_Description of the task:_
Select from the data all lines with the word "个人中心".

_Stored data:_
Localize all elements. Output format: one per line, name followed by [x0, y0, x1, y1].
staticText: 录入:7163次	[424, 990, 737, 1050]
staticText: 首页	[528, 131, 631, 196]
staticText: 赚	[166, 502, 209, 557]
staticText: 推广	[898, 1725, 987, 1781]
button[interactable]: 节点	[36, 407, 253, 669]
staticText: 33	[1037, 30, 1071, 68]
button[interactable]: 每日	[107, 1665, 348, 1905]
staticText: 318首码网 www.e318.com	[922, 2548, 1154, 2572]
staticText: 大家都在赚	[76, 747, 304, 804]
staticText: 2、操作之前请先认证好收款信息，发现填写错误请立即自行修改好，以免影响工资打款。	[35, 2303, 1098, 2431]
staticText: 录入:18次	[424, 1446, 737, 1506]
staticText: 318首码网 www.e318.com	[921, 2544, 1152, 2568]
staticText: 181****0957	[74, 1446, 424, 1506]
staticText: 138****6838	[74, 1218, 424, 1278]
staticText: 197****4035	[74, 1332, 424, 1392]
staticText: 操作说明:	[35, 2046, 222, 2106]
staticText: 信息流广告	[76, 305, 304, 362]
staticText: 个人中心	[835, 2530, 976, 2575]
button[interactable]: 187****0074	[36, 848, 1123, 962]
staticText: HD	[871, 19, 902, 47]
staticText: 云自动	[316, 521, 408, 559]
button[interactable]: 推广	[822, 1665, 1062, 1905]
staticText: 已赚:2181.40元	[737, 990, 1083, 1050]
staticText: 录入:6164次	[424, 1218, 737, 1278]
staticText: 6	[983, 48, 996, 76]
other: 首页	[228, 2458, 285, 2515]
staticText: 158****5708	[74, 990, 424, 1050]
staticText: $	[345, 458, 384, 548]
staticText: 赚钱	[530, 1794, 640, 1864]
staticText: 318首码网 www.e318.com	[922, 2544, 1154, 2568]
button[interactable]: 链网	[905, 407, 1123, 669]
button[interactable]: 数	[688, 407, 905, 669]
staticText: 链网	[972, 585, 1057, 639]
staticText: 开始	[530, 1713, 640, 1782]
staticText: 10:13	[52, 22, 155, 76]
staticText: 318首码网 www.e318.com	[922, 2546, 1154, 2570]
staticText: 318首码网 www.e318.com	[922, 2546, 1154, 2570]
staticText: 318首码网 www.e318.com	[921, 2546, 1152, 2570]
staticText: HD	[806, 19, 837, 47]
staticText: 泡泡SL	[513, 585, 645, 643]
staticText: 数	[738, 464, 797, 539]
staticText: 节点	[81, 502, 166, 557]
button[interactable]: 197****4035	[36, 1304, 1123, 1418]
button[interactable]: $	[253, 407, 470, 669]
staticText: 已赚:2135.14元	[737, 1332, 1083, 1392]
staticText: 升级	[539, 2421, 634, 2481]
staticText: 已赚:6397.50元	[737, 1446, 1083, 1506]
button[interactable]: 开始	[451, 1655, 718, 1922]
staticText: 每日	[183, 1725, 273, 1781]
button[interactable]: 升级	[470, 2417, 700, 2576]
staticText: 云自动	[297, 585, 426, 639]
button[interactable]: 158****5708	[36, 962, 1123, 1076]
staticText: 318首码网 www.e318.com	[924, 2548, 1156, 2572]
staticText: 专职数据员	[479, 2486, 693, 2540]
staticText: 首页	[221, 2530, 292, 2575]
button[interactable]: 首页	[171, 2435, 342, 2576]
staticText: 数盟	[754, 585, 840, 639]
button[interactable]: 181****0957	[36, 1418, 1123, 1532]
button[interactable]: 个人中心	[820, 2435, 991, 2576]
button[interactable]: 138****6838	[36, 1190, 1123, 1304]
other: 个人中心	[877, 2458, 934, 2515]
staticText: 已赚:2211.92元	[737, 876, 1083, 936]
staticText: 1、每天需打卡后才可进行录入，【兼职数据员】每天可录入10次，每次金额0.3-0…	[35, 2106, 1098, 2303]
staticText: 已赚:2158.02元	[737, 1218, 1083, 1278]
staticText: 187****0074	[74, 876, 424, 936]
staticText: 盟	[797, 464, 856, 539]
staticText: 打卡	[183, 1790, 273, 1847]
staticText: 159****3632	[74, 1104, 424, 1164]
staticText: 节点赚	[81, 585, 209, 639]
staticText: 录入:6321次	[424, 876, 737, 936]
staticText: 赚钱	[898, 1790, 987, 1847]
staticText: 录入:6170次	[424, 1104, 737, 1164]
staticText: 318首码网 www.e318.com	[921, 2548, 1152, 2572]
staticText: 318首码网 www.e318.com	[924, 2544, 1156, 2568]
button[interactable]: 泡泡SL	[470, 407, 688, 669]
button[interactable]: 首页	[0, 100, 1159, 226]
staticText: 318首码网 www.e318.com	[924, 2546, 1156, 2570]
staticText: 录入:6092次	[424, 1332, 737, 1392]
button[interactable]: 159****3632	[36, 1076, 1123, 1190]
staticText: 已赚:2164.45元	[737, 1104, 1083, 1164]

_Task response:_
staticText: 个人中心	[835, 2530, 976, 2575]
button[interactable]: 个人中心	[820, 2435, 991, 2576]
other: 个人中心	[877, 2458, 934, 2515]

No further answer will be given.